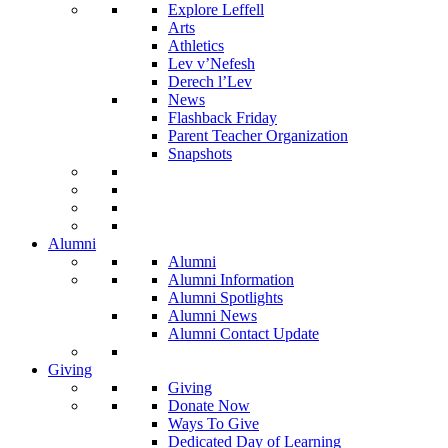
Explore Leffell
Arts
Athletics
Lev v’Nefesh
Derech l’Lev
News
Flashback Friday
Parent Teacher Organization
Snapshots
Alumni
Alumni
Alumni Information
Alumni Spotlights
Alumni News
Alumni Contact Update
Giving
Giving
Donate Now
Ways To Give
Dedicated Day of Learning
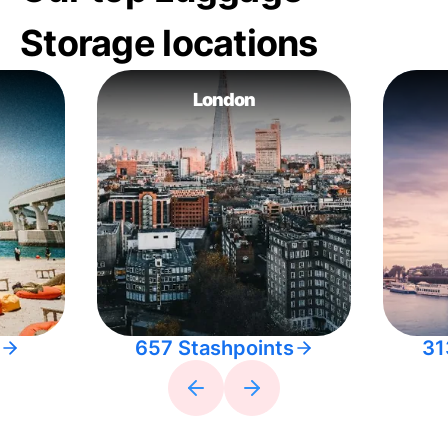
Storage locations
London
657 Stashpoints
31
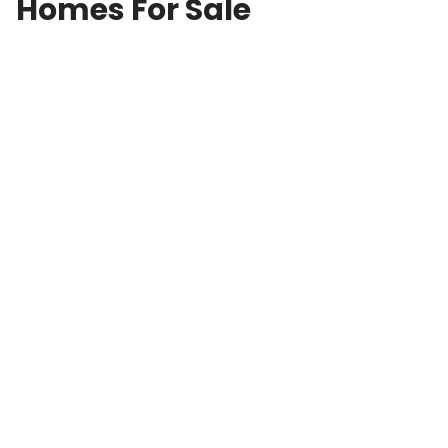
Homes For Sale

> [TASK STATEMENT]: Each record above, in full: return it exactly, pictures excluded.

> [WORKED SOLUTION]:
Explore Leffell
Arts
Athletics
Lev v’Nefesh
Derech l’Lev
News
Flashback Friday
Parent Teacher Organization
Snapshots
Alumni
Alumni
Alumni Information
Alumni Spotlights
Alumni News
Alumni Contact Update
Giving
Giving
Donate Now
Ways To Give
Dedicated Day of Learning
Storage locations
London
657 Stashpoints
31
Homes For Sale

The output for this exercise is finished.